Seeing in the Sea (p. 3333)
Not much sunlight penetrates deep into the oceans, but that doesn’t mean that there isn’t light down there. Bioluminescence gives the depths a dim glow, so the creatures that live there have evolved photoreceptors with light sensitive pigments (opsins) that pickup wavelengths towards the blue/green (480 nm) end of the spectrum. David Hunt and his colleagues realised that every creature in this habitat were living under a strong selective pressure to optimise their vision to the dim habitat, so they wondered how each species had adjusted their opsin genes to get the best spectral down-tuning. Would all the opsin genes have the same set of specialised mutations, or would every gene be different?

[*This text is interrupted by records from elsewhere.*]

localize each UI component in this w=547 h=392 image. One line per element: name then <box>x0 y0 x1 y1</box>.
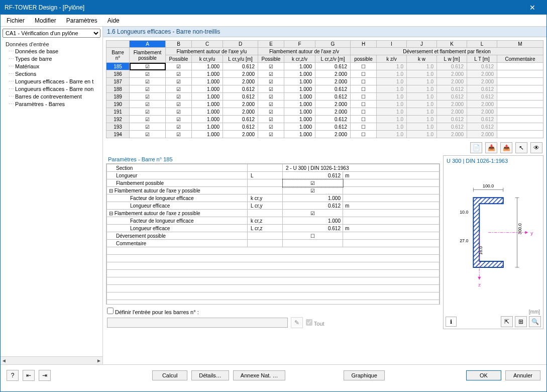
cell-a[interactable]: ☑ <box>130 108 166 116</box>
cell-d[interactable]: 0.612 <box>223 63 258 70</box>
cell-e[interactable]: ☑ <box>258 70 284 78</box>
cell-f[interactable]: 1.000 <box>284 123 315 131</box>
cell-e[interactable]: ☑ <box>258 85 284 93</box>
data-grid[interactable]: ABCDEFGHIJKLM Barren° Flambementpossible… <box>106 40 543 138</box>
cell-a[interactable]: ☑ <box>130 78 166 85</box>
tool-icon-4[interactable]: ↖ <box>515 142 527 153</box>
cell-g[interactable]: 2.000 <box>315 108 351 116</box>
cell-d[interactable]: 2.000 <box>223 70 258 78</box>
param-table[interactable]: Section2 - U 300 | DIN 1026-1:1963 Longu… <box>106 164 440 305</box>
cell-m[interactable] <box>497 78 543 85</box>
cell-m[interactable] <box>497 63 543 70</box>
tree-item[interactable]: Longueurs efficaces - Barre en t <box>1 78 102 85</box>
col-lcryu[interactable]: L cr,y/u [m] <box>223 55 258 63</box>
col-letter[interactable]: C <box>192 41 223 48</box>
cell-b[interactable]: ☑ <box>166 131 192 138</box>
cancel-button[interactable]: Annuler <box>505 370 540 380</box>
cell-e[interactable]: ☑ <box>258 123 284 131</box>
cell-b[interactable]: ☑ <box>166 101 192 108</box>
cell-f[interactable]: 1.000 <box>284 131 315 138</box>
col-lw[interactable]: L w [m] <box>437 55 467 63</box>
param-bucky-chk[interactable]: ☑ <box>283 187 343 194</box>
col-lt[interactable]: L T [m] <box>467 55 497 63</box>
cell-a[interactable]: ☑ <box>130 85 166 93</box>
cell-m[interactable] <box>497 101 543 108</box>
cell-c[interactable]: 1.000 <box>192 78 223 85</box>
calc-button[interactable]: Calcul <box>152 370 187 380</box>
col-letter[interactable]: G <box>315 41 351 48</box>
row-num[interactable]: 186 <box>106 70 130 78</box>
cell-h[interactable]: ☐ <box>351 63 377 70</box>
table-row[interactable]: 193 ☑ ☑ 1.000 0.612 ☑ 1.000 0.612 ☐ 1.0 … <box>106 123 543 131</box>
col-letter[interactable]: D <box>223 41 258 48</box>
tree-item[interactable]: Types de barre <box>1 55 102 63</box>
info-icon[interactable]: ℹ <box>446 317 457 327</box>
cell-c[interactable]: 1.000 <box>192 101 223 108</box>
cell-b[interactable]: ☑ <box>166 108 192 116</box>
row-num[interactable]: 193 <box>106 123 130 131</box>
tree-item[interactable]: Paramètres - Barres <box>1 101 102 108</box>
cell-h[interactable]: ☐ <box>351 108 377 116</box>
cell-e[interactable]: ☑ <box>258 131 284 138</box>
cell-e[interactable]: ☑ <box>258 116 284 123</box>
param-buck-chk[interactable]: ☑ <box>283 179 343 187</box>
table-row[interactable]: 192 ☑ ☑ 1.000 0.612 ☑ 1.000 0.612 ☐ 1.0 … <box>106 116 543 123</box>
cell-a[interactable]: ☑ <box>130 70 166 78</box>
col-group-zv[interactable]: Flambement autour de l'axe z/v <box>258 48 351 55</box>
cell-h[interactable]: ☐ <box>351 116 377 123</box>
cell-f[interactable]: 1.000 <box>284 108 315 116</box>
cell-d[interactable]: 2.000 <box>223 78 258 85</box>
cell-f[interactable]: 1.000 <box>284 101 315 108</box>
cell-a[interactable]: ☑ <box>130 101 166 108</box>
col-kcrzv[interactable]: k cr,z/v <box>284 55 315 63</box>
cell-h[interactable]: ☐ <box>351 78 377 85</box>
cell-c[interactable]: 1.000 <box>192 85 223 93</box>
cell-f[interactable]: 1.000 <box>284 85 315 93</box>
tree-root[interactable]: Données d'entrée <box>1 41 102 48</box>
cell-e[interactable]: ☑ <box>258 101 284 108</box>
cell-g[interactable]: 2.000 <box>315 78 351 85</box>
col-letter[interactable]: E <box>258 41 284 48</box>
prev-icon[interactable]: ⇤ <box>23 370 35 381</box>
col-letter[interactable]: I <box>377 41 407 48</box>
row-num[interactable]: 191 <box>106 108 130 116</box>
define-label[interactable]: Définir l'entrée pour les barres n° : <box>107 309 199 315</box>
cell-b[interactable]: ☑ <box>166 63 192 70</box>
col-letter[interactable]: L <box>467 41 497 48</box>
tree-item[interactable]: Sections <box>1 70 102 78</box>
param-buck-z[interactable]: ⊟ Flambement autour de l'axe z possible <box>107 210 248 217</box>
cell-g[interactable]: 2.000 <box>315 101 351 108</box>
col-letter[interactable]: M <box>497 41 543 48</box>
annex-button[interactable]: Annexe Nat. … <box>233 370 286 380</box>
next-icon[interactable]: ⇥ <box>39 370 51 381</box>
cell-a[interactable]: ☑ <box>130 93 166 101</box>
cell-b[interactable]: ☑ <box>166 93 192 101</box>
cell-h[interactable]: ☐ <box>351 70 377 78</box>
close-icon[interactable]: ✕ <box>522 4 542 12</box>
param-buckz-chk[interactable]: ☑ <box>283 210 343 217</box>
cell-c[interactable]: 1.000 <box>192 63 223 70</box>
cell-e[interactable]: ☑ <box>258 78 284 85</box>
cell-h[interactable]: ☐ <box>351 85 377 93</box>
cell-c[interactable]: 1.000 <box>192 116 223 123</box>
cell-d[interactable]: 2.000 <box>223 131 258 138</box>
cell-m[interactable] <box>497 70 543 78</box>
cell-d[interactable]: 0.612 <box>223 123 258 131</box>
cell-h[interactable]: ☐ <box>351 101 377 108</box>
cell-a[interactable]: ☑ <box>130 116 166 123</box>
cell-c[interactable]: 1.000 <box>192 108 223 116</box>
tree-item[interactable]: Matériaux <box>1 63 102 70</box>
col-possible-zv[interactable]: Possible <box>258 55 284 63</box>
cell-c[interactable]: 1.000 <box>192 93 223 101</box>
cell-f[interactable]: 1.000 <box>284 93 315 101</box>
col-kzv[interactable]: k z/v <box>377 55 407 63</box>
view-icon-2[interactable]: ⊞ <box>515 316 527 327</box>
cell-f[interactable]: 1.000 <box>284 63 315 70</box>
col-letter[interactable]: F <box>284 41 315 48</box>
cell-c[interactable]: 1.000 <box>192 131 223 138</box>
tool-icon-1[interactable]: 📄 <box>470 142 482 153</box>
menu-help[interactable]: Aide <box>103 16 124 25</box>
view-icon-3[interactable]: 🔍 <box>529 316 541 327</box>
col-group-dev[interactable]: Déversement et flambement par flexion <box>351 48 543 55</box>
help-icon[interactable]: ? <box>7 370 19 381</box>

Hunt and his team went trawling in the deep oceans and pulled-up 80 species from depths as great as 5000 m. Back in the lab, they sequenced 28 opsin genes that were already spectrally characterised. The first thing they noticed was that all the genes coded for rod-type opsins, and not cones. This wasn’t surprising, as cones are adapted to bright light environments, and rods specialise in dimmer conditions. But rods are usually tuned to light around 500 nm, which doesn’t penetrate more than 300 m into the sea, so these rod opsins have been modified relative to the surface proteins to pick up what little light there is down there.

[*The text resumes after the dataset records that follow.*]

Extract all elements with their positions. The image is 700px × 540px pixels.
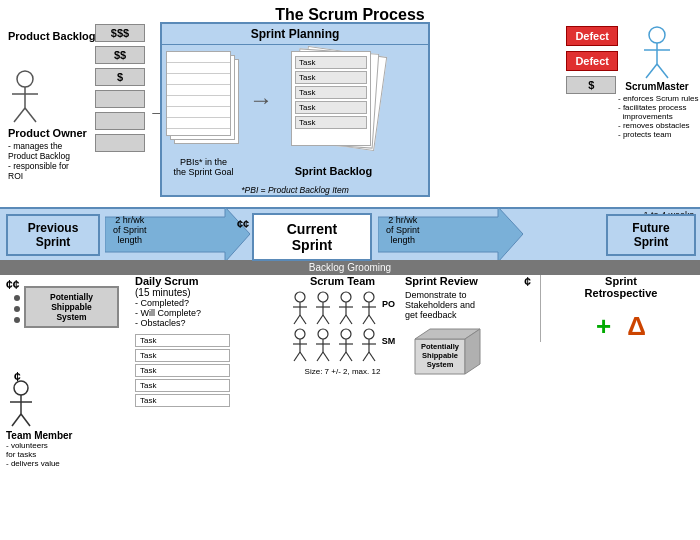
pbis-label: PBIs* in the the Sprint Goal xyxy=(166,157,241,177)
svg-line-35 xyxy=(363,315,369,324)
pbi-stack: PBIs* in the the Sprint Goal xyxy=(166,51,241,161)
previous-sprint-box: Previous Sprint xyxy=(6,214,100,256)
backlog-items: $$$ $$ $ xyxy=(95,24,145,152)
team-person-3 xyxy=(336,291,356,326)
product-owner-area: Product Owner - manages the Product Back… xyxy=(8,70,87,181)
retro-symbols: + Δ xyxy=(547,311,695,342)
scrummaster-icon xyxy=(640,26,675,81)
team-member-desc: - volunteers for tasks - delivers value xyxy=(6,441,73,468)
current-sprint-box: Current Sprint xyxy=(252,213,372,261)
team-member-area: Team Member - volunteers for tasks - del… xyxy=(6,380,73,468)
svg-point-37 xyxy=(295,329,305,339)
team-person-4 xyxy=(359,291,379,326)
product-backlog-label: Product Backlog: xyxy=(8,30,99,42)
shippable-cube-label: Potentially Shippable System xyxy=(417,342,463,369)
task-2: Task xyxy=(295,71,367,84)
task-5: Task xyxy=(295,116,367,129)
svg-point-5 xyxy=(649,27,665,43)
scrummaster-desc: - enforces Scrum rules - facilitates pro… xyxy=(618,94,696,139)
sprint-planning-box: Sprint Planning PBIs* in the the Sprint … xyxy=(160,22,430,197)
planning-to-backlog-arrow: → xyxy=(249,86,273,114)
svg-point-52 xyxy=(364,329,374,339)
future-sprint-box: Future Sprint xyxy=(606,214,696,256)
cent-cc-bottom: ¢¢ xyxy=(6,278,19,292)
svg-line-9 xyxy=(657,64,668,78)
svg-line-56 xyxy=(369,352,375,361)
retro-plus-symbol: + xyxy=(596,311,611,342)
svg-line-55 xyxy=(363,352,369,361)
sprint-backlog-label: Sprint Backlog xyxy=(281,165,386,177)
backlog-item-6 xyxy=(95,134,145,152)
backlog-item-4 xyxy=(95,90,145,108)
sprint-backlog-stack: Task Task Task Task Task Sprint Backlog xyxy=(281,51,386,161)
ds-task-3: Task xyxy=(135,364,230,377)
team-row-2: SM xyxy=(285,328,400,363)
svg-line-16 xyxy=(21,414,30,426)
scrummaster-label: ScrumMaster xyxy=(618,81,696,92)
shippable-system-left: Potentially Shippable System xyxy=(24,286,119,328)
right-flow-arrow-container: 2 hr/wk of Sprint length xyxy=(378,207,523,262)
sprint-review-title: Sprint Review xyxy=(405,275,535,287)
daily-scrum-area: Daily Scrum (15 minutes) - Completed? - … xyxy=(135,275,280,407)
svg-line-20 xyxy=(294,315,300,324)
svg-line-51 xyxy=(346,352,352,361)
defect-badge-2: Defect xyxy=(566,51,618,71)
dollar-sm-badge: $ xyxy=(566,76,616,94)
sprint-planning-title: Sprint Planning xyxy=(162,24,428,45)
daily-scrum-item-3: - Obstacles? xyxy=(135,318,280,328)
svg-line-26 xyxy=(323,315,329,324)
team-person-7 xyxy=(336,328,356,363)
team-row-1: PO xyxy=(285,291,400,326)
ds-task-1: Task xyxy=(135,334,230,347)
sprint-review-area: Sprint Review Demonstrate to Stakeholder… xyxy=(405,275,535,379)
svg-point-17 xyxy=(295,292,305,302)
task-3: Task xyxy=(295,86,367,99)
defect-badge-1: Defect xyxy=(566,26,618,46)
daily-scrum-tasks: Task Task Task Task Task xyxy=(135,334,280,407)
svg-line-8 xyxy=(646,64,657,78)
product-owner-label: Product Owner xyxy=(8,127,87,139)
product-owner-icon xyxy=(8,70,43,125)
team-person-2 xyxy=(313,291,333,326)
svg-point-22 xyxy=(318,292,328,302)
sm-role-label: SM xyxy=(382,336,396,363)
sprint-review-desc: Demonstrate to Stakeholders and get feed… xyxy=(405,290,535,320)
svg-point-0 xyxy=(17,71,33,87)
daily-scrum-item-1: - Completed? xyxy=(135,298,280,308)
team-size-label: Size: 7 +/- 2, max. 12 xyxy=(285,367,400,376)
team-person-6 xyxy=(313,328,333,363)
task-1: Task xyxy=(295,56,367,69)
svg-line-4 xyxy=(25,108,36,122)
cent-cc-left: ¢¢ xyxy=(237,218,249,230)
svg-line-21 xyxy=(300,315,306,324)
scrummaster-area: ScrumMaster - enforces Scrum rules - fac… xyxy=(618,26,696,139)
ds-task-2: Task xyxy=(135,349,230,362)
team-person-1 xyxy=(290,291,310,326)
svg-line-36 xyxy=(369,315,375,324)
retro-delta-symbol: Δ xyxy=(627,311,646,342)
team-member-label: Team Member xyxy=(6,430,73,441)
dots-column xyxy=(14,295,20,328)
svg-line-46 xyxy=(323,352,329,361)
svg-line-45 xyxy=(317,352,323,361)
svg-point-42 xyxy=(318,329,328,339)
product-owner-desc: - manages the Product Backlog - responsi… xyxy=(8,141,87,181)
svg-point-12 xyxy=(14,381,28,395)
svg-line-40 xyxy=(294,352,300,361)
svg-point-47 xyxy=(341,329,351,339)
svg-line-41 xyxy=(300,352,306,361)
daily-scrum-item-2: - Will Complete? xyxy=(135,308,280,318)
svg-line-3 xyxy=(14,108,25,122)
ds-task-4: Task xyxy=(135,379,230,392)
svg-line-31 xyxy=(346,315,352,324)
sprint-retro-area: Sprint Retrospective + Δ xyxy=(540,275,695,342)
backlog-item-2: $$ xyxy=(95,46,145,64)
team-person-8 xyxy=(359,328,379,363)
scrum-team-area: Scrum Team PO SM Size: 7 +/- 2, max. 12 xyxy=(285,275,400,376)
backlog-item-5 xyxy=(95,112,145,130)
sprint-retro-title: Sprint Retrospective xyxy=(547,275,695,299)
svg-line-15 xyxy=(12,414,21,426)
backlog-grooming-bar: Backlog Grooming xyxy=(0,260,700,275)
svg-line-25 xyxy=(317,315,323,324)
daily-scrum-subtitle: (15 minutes) xyxy=(135,287,280,298)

Taking a closer look at the genes, they lined up the sequences to see if there was a set of conserved substitutions that gave the fish blue/green vision. There wasn’t. Realising that the story was more complicated, they grouped the genes by species and a pattern began to emerge. The mutations that have shifted the opsin’s sensitivity to blue/green wavelengths occur at nine key positions in the gene sequence. From the structure of the related bovine rhodopsin protein, Hunt knew that these amino acids were involved in interactions with the chromophore, but had these deep sea species used a common amino acid tuning code?

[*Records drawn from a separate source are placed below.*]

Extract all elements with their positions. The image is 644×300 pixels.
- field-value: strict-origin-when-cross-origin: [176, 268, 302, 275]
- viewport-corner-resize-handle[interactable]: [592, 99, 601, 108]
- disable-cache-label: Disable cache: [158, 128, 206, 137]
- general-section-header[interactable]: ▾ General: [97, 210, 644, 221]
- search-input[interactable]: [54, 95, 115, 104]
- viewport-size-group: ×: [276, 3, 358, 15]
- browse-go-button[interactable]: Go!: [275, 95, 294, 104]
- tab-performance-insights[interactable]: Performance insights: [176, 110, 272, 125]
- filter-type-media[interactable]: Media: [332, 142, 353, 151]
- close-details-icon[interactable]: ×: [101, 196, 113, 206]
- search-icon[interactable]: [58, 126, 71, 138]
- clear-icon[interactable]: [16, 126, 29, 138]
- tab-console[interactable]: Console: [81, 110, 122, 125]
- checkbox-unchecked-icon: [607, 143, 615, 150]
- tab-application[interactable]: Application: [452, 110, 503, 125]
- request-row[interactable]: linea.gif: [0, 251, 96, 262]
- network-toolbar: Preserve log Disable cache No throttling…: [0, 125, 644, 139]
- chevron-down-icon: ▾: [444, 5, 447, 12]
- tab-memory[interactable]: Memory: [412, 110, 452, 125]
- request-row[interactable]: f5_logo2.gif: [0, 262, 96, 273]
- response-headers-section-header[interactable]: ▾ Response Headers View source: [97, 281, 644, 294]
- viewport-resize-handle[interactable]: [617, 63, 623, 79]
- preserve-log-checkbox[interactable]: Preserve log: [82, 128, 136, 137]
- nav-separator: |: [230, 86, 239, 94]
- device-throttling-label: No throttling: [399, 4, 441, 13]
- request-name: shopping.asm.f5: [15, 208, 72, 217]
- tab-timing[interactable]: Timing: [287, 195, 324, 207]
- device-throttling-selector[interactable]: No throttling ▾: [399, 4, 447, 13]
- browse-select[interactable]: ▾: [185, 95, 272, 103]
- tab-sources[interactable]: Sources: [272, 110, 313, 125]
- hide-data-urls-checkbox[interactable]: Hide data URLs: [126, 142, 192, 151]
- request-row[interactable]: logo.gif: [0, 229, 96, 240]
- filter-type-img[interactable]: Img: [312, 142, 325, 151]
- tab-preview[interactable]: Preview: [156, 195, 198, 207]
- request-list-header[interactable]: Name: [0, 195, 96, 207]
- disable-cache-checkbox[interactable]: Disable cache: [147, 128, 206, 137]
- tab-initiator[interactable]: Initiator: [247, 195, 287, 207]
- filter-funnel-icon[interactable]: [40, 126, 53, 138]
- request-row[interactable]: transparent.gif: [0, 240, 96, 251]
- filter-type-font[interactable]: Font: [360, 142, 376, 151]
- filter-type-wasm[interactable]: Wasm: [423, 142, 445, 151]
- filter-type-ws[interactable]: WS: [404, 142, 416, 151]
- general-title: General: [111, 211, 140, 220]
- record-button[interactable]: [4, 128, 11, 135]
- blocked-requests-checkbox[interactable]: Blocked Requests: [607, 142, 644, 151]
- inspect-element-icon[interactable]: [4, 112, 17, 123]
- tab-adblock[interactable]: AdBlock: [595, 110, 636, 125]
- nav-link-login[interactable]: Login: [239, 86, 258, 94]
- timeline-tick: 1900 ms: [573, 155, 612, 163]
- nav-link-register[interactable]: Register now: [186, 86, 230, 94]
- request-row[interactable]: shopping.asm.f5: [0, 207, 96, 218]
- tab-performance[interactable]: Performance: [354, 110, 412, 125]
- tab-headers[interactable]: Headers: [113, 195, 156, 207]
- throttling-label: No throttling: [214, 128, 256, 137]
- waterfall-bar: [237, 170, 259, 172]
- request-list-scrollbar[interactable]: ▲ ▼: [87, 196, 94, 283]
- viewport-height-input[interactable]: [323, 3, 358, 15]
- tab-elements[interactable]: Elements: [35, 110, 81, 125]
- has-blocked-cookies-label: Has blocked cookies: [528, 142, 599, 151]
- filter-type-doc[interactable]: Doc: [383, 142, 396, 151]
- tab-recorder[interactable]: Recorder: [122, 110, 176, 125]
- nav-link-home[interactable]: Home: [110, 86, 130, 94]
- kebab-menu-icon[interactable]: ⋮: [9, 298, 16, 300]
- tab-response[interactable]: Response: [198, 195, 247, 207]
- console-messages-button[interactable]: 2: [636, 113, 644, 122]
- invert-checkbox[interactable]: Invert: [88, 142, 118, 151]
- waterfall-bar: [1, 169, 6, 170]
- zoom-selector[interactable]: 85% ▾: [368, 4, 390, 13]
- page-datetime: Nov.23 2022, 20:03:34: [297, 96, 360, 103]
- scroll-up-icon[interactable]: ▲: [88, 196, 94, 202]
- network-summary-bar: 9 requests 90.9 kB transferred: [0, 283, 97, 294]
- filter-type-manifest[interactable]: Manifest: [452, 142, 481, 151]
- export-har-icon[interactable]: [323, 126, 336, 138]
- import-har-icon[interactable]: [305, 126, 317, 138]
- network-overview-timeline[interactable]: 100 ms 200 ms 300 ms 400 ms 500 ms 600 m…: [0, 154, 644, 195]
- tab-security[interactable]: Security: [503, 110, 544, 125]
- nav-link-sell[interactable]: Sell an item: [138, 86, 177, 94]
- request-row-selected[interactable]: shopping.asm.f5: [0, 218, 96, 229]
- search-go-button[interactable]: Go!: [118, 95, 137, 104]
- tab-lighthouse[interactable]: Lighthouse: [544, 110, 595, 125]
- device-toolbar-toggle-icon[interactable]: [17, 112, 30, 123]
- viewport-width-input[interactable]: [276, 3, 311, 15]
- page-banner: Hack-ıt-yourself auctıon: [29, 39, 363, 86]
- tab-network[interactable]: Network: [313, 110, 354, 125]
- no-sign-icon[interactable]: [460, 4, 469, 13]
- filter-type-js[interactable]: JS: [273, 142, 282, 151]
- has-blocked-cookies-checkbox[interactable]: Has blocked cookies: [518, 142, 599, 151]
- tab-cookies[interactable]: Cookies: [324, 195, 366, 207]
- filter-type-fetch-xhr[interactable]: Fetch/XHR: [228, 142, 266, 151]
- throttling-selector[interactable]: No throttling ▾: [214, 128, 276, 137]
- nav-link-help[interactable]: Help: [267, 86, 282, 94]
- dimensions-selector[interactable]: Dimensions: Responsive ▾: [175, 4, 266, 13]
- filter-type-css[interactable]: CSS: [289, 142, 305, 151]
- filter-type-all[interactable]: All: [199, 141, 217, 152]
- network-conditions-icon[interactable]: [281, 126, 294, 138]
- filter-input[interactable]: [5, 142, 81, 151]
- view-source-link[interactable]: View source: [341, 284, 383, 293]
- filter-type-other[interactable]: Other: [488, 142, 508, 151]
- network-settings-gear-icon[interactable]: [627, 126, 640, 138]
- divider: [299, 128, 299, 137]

Genes from closely related fish were either identical or only differed by one or two residues at the nine key sites. More distantly related fish showed more divergence, but still share many common substitutions. The take home message is that there isn’t a single tuning code, so it’ll be tricky to predict spectral tuning on the basis of gene sequence alone. However, Hunt has mapped the mutations onto a standard phylogenetic tree. From this perspective he has predicted the sequence of the ancestral deep-sea opsin, which he believes probably had a maximum absorbance at 480 nm.
Still intrigued by deep-sea vision, Hunt is moving on to look at fish that have multiple visual pigments. Some of these fish are also bioluminescent at these longer wavelengths. He points out that this could be very handy if you’re a predator because ‘if you can see your prey, but they can’t see you, that’s a huge advantage.’